Say how many lines in the entries below have the word "sichtbar" in them, giving only the number.

[Data excerpts]
☆ ☆ ☆ ☆ ☆ ☆ ☆

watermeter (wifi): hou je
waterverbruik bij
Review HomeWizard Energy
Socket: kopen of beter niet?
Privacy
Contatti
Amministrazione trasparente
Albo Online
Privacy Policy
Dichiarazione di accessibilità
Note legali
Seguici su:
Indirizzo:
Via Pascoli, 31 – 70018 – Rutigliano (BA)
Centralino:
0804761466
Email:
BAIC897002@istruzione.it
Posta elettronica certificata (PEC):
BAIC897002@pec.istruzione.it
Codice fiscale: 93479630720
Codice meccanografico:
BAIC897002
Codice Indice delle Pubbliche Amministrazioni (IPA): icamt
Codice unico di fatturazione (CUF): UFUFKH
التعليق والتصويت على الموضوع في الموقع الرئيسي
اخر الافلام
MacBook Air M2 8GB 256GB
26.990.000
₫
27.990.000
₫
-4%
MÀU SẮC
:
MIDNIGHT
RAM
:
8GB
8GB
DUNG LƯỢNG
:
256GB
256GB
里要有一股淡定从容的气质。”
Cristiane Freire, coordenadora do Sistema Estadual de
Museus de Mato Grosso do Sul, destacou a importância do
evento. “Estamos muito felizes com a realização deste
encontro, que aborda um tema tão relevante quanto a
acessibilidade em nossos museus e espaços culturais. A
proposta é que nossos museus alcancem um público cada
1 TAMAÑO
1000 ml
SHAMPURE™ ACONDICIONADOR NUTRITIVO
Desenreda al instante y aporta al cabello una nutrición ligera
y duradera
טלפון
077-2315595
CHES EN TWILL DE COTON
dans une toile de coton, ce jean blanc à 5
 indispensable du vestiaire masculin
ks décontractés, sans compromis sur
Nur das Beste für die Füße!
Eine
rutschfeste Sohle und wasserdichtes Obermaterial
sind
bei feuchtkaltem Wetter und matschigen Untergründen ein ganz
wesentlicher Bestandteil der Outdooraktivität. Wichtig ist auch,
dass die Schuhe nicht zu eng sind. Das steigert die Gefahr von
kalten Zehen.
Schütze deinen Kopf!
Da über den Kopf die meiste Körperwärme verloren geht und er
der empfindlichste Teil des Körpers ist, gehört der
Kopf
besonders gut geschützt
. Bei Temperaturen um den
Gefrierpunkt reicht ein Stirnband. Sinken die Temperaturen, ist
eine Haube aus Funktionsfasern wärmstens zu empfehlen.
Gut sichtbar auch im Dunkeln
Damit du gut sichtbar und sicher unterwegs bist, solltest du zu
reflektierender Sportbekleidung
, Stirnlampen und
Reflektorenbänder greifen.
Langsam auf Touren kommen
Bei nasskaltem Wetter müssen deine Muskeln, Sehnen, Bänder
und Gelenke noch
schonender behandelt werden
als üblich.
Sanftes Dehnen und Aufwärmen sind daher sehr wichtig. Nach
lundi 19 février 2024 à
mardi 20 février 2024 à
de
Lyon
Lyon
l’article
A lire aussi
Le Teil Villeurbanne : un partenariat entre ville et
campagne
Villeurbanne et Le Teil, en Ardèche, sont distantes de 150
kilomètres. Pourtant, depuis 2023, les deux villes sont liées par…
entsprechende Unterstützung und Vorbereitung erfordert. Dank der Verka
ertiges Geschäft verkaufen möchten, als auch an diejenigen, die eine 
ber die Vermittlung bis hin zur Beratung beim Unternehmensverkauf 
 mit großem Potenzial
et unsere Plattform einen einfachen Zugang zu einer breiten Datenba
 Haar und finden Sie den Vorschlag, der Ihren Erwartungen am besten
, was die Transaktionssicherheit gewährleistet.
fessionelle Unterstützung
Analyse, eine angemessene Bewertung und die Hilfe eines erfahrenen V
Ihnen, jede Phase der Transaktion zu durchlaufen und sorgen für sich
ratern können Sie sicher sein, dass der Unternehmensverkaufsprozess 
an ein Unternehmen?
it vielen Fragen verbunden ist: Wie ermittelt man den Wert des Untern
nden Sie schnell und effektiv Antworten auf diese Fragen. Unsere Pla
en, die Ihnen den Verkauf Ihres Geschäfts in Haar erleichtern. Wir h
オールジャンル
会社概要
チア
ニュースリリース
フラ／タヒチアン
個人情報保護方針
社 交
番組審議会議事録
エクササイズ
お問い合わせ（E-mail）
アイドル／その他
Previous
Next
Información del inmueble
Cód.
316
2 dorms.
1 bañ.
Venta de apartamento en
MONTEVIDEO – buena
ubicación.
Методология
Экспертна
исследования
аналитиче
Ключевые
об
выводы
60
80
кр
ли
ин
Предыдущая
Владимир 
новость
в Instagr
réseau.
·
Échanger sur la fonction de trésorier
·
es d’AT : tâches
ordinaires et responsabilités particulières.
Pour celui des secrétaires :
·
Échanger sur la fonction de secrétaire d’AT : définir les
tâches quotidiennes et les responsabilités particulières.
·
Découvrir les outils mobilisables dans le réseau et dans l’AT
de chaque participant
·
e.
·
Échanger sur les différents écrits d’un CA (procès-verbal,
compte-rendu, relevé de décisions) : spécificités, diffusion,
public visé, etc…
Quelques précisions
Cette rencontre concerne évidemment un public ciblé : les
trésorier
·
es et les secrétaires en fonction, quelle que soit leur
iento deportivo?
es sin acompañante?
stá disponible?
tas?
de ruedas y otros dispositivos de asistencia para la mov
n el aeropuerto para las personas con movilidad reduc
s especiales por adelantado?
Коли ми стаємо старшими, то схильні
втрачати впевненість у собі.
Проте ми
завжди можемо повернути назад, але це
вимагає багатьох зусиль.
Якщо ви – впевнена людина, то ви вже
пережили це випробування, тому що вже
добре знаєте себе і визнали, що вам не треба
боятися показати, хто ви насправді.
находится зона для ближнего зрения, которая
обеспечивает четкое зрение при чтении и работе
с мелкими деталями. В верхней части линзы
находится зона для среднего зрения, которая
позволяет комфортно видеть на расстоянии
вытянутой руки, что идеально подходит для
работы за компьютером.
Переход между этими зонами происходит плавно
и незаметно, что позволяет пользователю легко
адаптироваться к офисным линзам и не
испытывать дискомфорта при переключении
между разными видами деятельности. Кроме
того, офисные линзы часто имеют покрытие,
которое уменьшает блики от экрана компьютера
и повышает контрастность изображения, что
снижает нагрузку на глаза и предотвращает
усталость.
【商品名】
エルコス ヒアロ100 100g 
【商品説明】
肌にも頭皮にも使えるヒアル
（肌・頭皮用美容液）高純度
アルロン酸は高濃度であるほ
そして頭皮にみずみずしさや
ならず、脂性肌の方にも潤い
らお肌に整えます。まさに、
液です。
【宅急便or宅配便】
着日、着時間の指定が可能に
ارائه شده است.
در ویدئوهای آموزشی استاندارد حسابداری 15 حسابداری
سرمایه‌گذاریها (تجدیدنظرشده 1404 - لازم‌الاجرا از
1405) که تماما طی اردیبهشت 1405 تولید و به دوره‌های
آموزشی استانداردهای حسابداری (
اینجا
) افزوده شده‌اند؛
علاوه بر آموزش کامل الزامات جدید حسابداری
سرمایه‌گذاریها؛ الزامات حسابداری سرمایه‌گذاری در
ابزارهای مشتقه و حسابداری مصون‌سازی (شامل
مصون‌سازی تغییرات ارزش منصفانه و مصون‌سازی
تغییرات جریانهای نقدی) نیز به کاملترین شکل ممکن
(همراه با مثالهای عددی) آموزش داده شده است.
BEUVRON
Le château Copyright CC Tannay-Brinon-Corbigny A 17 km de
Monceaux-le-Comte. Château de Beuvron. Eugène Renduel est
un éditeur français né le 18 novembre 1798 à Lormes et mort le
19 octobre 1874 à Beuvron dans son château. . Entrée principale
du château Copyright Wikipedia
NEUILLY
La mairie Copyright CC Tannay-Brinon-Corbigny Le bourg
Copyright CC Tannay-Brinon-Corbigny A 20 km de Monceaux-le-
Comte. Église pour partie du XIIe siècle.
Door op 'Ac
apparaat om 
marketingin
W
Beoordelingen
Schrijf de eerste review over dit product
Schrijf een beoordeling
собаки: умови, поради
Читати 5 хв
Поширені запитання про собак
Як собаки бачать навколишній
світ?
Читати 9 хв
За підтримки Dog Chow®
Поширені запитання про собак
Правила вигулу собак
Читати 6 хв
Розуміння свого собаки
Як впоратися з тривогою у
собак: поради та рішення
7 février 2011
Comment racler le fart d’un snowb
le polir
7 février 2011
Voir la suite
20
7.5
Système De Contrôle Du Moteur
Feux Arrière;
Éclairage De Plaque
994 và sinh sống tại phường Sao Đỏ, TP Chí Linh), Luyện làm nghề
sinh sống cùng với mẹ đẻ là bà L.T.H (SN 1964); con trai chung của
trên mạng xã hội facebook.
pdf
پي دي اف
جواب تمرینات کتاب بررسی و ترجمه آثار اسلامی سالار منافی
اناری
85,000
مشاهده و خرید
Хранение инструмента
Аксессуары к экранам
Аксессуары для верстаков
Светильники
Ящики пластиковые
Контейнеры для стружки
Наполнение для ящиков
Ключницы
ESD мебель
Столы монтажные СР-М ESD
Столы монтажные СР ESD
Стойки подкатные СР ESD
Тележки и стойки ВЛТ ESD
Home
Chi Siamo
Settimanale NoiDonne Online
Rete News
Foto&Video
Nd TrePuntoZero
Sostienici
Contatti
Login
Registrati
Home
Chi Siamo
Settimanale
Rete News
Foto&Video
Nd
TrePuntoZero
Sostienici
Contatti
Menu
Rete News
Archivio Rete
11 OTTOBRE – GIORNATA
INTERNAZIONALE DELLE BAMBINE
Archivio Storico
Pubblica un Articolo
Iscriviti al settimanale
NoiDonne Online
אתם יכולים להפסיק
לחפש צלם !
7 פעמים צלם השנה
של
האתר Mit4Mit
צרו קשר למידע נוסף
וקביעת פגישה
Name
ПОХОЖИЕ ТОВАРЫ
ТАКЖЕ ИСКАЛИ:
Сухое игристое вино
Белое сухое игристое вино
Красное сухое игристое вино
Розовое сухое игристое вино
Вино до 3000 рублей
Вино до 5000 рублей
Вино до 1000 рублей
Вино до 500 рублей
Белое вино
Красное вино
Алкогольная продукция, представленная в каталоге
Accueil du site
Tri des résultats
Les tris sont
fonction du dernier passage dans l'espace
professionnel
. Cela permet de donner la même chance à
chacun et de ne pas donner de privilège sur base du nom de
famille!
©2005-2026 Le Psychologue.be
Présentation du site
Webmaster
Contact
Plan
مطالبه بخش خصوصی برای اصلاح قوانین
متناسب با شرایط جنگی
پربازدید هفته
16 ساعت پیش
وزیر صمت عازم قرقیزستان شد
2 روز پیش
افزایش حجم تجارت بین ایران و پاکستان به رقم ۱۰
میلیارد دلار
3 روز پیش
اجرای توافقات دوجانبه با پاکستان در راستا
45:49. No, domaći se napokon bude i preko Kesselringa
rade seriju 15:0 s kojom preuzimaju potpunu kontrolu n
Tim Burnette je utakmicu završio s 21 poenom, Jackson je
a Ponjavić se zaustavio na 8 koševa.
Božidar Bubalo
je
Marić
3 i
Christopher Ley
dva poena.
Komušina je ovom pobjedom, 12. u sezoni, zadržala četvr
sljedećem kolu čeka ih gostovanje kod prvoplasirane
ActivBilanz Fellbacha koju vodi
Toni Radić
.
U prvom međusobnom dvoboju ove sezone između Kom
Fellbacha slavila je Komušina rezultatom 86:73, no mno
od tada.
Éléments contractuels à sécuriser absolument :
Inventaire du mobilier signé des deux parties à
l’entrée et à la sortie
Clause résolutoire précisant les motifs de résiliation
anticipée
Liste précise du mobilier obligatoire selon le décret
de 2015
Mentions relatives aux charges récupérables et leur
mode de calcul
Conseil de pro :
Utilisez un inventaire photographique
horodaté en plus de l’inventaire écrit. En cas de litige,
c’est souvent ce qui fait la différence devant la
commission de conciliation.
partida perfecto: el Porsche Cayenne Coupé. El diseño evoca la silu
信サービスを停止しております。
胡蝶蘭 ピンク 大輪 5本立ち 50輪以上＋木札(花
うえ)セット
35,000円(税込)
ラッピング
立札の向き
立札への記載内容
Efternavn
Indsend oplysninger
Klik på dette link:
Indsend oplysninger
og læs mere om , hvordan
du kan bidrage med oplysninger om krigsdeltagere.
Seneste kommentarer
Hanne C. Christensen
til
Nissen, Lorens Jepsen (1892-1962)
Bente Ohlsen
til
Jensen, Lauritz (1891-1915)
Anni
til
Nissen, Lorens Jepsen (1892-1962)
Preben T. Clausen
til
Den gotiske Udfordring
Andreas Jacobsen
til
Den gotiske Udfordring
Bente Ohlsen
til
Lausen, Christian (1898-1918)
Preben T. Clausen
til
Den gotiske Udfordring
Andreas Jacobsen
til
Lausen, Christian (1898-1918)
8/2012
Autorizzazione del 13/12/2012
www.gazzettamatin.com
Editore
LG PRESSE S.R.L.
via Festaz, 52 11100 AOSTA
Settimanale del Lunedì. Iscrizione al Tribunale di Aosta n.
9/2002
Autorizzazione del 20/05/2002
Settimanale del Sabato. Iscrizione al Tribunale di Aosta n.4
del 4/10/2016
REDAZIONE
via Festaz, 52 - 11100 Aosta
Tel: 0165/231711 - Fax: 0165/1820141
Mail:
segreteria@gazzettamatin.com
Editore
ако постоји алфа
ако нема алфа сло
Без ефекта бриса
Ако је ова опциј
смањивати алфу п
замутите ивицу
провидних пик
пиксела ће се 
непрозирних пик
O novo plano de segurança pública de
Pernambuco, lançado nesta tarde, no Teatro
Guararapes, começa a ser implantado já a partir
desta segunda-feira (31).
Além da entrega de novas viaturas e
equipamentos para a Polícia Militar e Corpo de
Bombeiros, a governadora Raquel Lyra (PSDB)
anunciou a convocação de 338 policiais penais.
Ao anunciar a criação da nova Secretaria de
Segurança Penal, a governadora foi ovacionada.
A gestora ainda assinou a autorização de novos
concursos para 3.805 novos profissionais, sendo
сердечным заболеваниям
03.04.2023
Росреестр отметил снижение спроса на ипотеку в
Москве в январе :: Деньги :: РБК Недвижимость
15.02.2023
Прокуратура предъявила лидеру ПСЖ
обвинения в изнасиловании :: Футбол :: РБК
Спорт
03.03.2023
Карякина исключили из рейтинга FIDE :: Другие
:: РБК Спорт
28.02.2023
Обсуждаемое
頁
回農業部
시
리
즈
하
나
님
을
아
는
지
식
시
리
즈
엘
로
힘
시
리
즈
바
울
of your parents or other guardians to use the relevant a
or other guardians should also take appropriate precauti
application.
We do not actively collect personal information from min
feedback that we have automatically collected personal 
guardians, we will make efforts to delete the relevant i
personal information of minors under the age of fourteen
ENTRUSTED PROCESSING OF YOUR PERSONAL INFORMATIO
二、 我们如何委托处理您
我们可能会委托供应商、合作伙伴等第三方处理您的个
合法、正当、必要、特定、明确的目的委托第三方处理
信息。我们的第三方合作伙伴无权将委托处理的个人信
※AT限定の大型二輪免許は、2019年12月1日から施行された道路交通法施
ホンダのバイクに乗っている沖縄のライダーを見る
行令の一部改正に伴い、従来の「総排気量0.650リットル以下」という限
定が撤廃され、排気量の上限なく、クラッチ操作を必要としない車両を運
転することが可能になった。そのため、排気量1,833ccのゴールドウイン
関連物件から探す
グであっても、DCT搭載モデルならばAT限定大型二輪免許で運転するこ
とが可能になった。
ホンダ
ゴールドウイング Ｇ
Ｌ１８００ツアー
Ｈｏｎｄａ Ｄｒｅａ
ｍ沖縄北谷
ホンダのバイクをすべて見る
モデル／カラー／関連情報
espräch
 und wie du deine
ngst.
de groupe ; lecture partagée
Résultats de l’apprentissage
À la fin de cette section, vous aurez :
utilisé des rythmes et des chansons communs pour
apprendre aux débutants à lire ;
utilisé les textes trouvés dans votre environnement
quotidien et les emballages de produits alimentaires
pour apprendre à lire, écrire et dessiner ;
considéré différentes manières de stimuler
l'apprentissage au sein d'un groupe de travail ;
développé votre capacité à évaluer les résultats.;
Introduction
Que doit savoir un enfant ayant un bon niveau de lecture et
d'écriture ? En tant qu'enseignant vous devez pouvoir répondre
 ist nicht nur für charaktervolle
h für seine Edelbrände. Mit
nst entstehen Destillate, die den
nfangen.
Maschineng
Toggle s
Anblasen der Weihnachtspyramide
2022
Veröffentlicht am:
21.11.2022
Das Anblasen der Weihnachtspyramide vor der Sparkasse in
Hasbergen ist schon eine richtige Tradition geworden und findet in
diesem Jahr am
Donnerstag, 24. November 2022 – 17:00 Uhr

☆ ☆ ☆ ☆ ☆ ☆ ☆

§ **ANSWER TO THIS PROBLEM**
2